I have a big (~10000x10000) but sparse matrix A and a vector B. I want to solve the system using backslash
C = A\B ,
and it works, but it is taking too long. Is there a way to parallelize this and utilize multiple cores on the computer?
I have a big (~10000x10000) but sparse matrix A and a vector B. I want to solve the system using backslash
C = A\B ,
and it works, but it is taking too long. Is there a way to parallelize this and utilize multiple cores on the computer?
It’s possible that the default sparse solver may be parallel already (I’m not sure), or at least to the extent it’s possible/useful for the problem and algorithm.
But you might look into other solvers based on different algorithms. Take a look at some of the packages suggested in this thread. Whether or not they’re parallel, they may offer a speed benefit depending on your problem.
Thanks a lot. UMFPACKFactorization() and KLUFactorization() improve the performance, but I do not see them parallelizing the code. I have checked that BLAS.get_num_threads() returns 4, but only one CPU is working on the problem. I have access to a computer with 64 cores, and it would be great if I could utilize it. I am planning to run a calculation with a much bigger size of matrices.
The following code works well and gives a fantastic multithreading speedup. For some reason this code only works for julia version 1.8.2 and not for julia version 1.9.2. I get an error saying “reordering problem”.
I think there is a bug in julia 1.9.2. Where should I report this?
using Pardiso
using SparseArrays
using Random
using Printf
using Test
# -----------------
verbose = false
n = 10000
A = sprand(n, n, 0.01)
B = rand(n)
# Initialize the PARDISO internal data structures.
# ps = PardisoSolver()
ps = MKLPardisoSolver()
set_nprocs!(ps, 4)
set_iparm!(ps, 12, 1)
println(get_iparm(ps, 12))
if verbose
set_msglvl!(ps, Pardiso.MESSAGE_LEVEL_ON)
end
# If we want, we could just solve the system right now.
# Pardiso.jl will automatically detect the correct matrix type,
# solve the system and free the data
X1 = solve(ps, A, B)
# We also show how to do this in incremental steps.
#println(X1)
Apologies for the drive-by, but I’m not at my computer right now. You might be interested in this video by @ChrisRackauckas .
That should just be MKLPardisoFactorize()
/ MKLPardisoIterate()
in LinearSolve.jl . Try those and see if it works well.
UMFPACK does parallelize, but OpenBLAS doesn’t use that many threads that well.
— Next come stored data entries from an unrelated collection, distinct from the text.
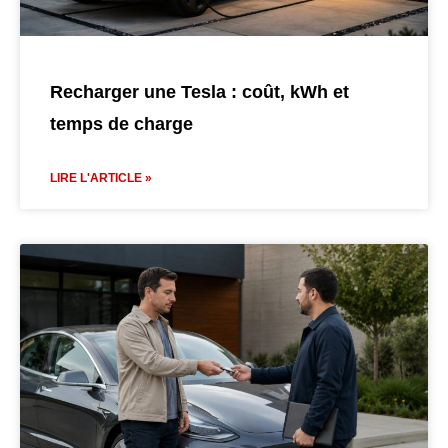
Recharger une Tesla : coût, kWh et
temps de charge
LIRE L'ARTICLE »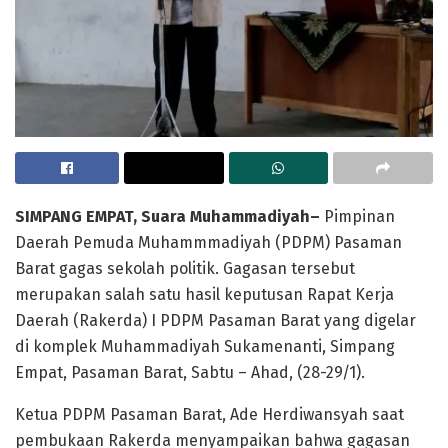
SIMPANG EMPAT,
Suara Muhammadiyah
–
Pimpinan
Daerah Pemuda Muhammmadiyah (PDPM) Pasaman
Barat gagas sekolah politik. Gagasan tersebut
merupakan salah satu hasil keputusan Rapat Kerja
Daerah (Rakerda) I PDPM Pasaman Barat yang digelar
di komplek Muhammadiyah Sukamenanti, Simpang
Empat, Pasaman Barat, Sabtu – Ahad, (28-29/1).
Ketua PDPM Pasaman Barat, Ade Herdiwansyah saat
pembukaan Rakerda menyampaikan bahwa gagasan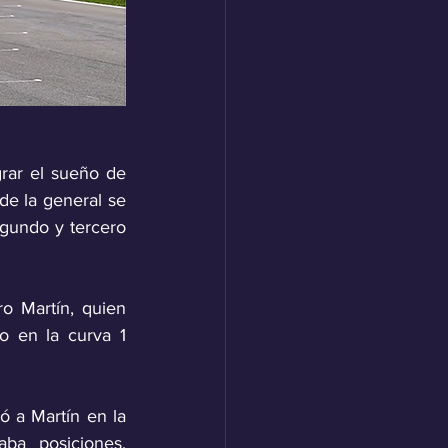
rar el sueño de 
de la general se 
undo y tercero 
 Martín, quien 
o en la curva 1 
ó a Martín en la 
ba posiciones, 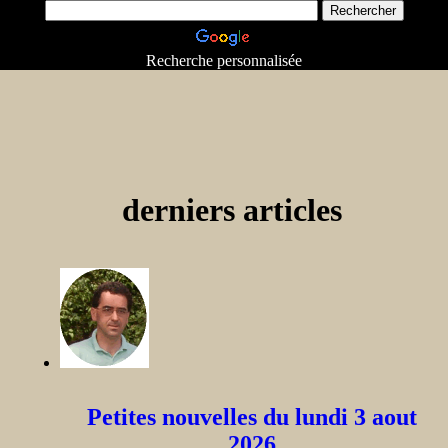
Recherche personnalisée
derniers articles
Petites nouvelles du lundi 3 aout
2026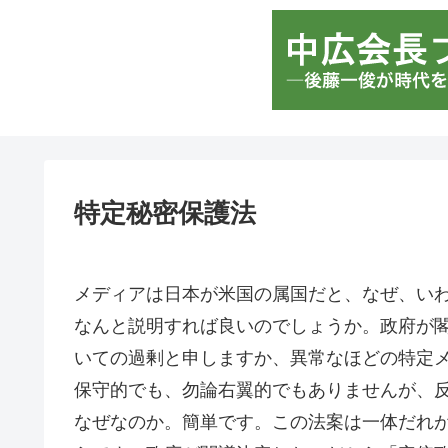
特定秘密保護法
メディアは日本が米国の属国だと、なぜ、い
なんと説明すれば良いのでしょうか。政府が
いての過剰と申しますか、異常なほどの特定
保守的でも、勿論右翼的でもありませんが、
なぜなのか。簡単です。この法案は一体だれ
If you use using MKL
then UMFPACK may use threads better (and don’t forget to BLAS.set_num_threads(64)
)
Pardiso.jl provides multi-threaded sparse solves.
BTW @Shashank if you can provide the setup for the matrix then we could add it to the SciMLBenchmarks to better track performance of this kind of case. Right now the best I could point to are the two benchmarks we have there:
Thanks Chris. I am trying to solve a linear integro-pde
Dr = Differential(r)
Dcth = Differential(cth)
Icth = Integral(cth in DomainSets.OpenInterval(-1,1))
# 2D PDE
eq = cth * Dr(u(r,cth)) + ((1 - cth * cth) / r) * Dcth(u(r,cth)) ~ cemit(r) - d(r) * u(r,cth) + cd(r) * Icth(u(r,cth))
where cemit(r), d(r) and cd(r) are functions that are inputs.
This is just a steady-state solution for a transport equation in spherical geometry. Since this is a linear equation, it is easy to calculate the Jacobian. If we take a grid over r and \cos\theta that has 100 bins each, the jacobian is 10,000 by 10,000. Due to the integral in the equation, the Jacobian is not tridiagonal but broader. The sparsity pattern is shown below,
Instead of O(30000) one would expect in a normal pde, I have about a million non-zero entries in the Jacobian. I am working on a project that involves adding nonlinear corrections to this equation, but right now, I am trying to figure out an optimal way of solving the linear part so that I can know which solvers work well in which situation. For now, it seems Pardiso.jl is the best. But I will make plots for all the methods I have tried and post them here so that we have a benchmark for integro-differential equations using single and multiple threads. I was also planning to do the same using a GPU node on the cluster to see whether that gives an advantage in this case.
Is that not a banded matrix? If it’s a banded matrix you should specify it with BandedMatrices.jl and fully specialize on that.
I did not know this was available. I will try that too. Thanks a lot.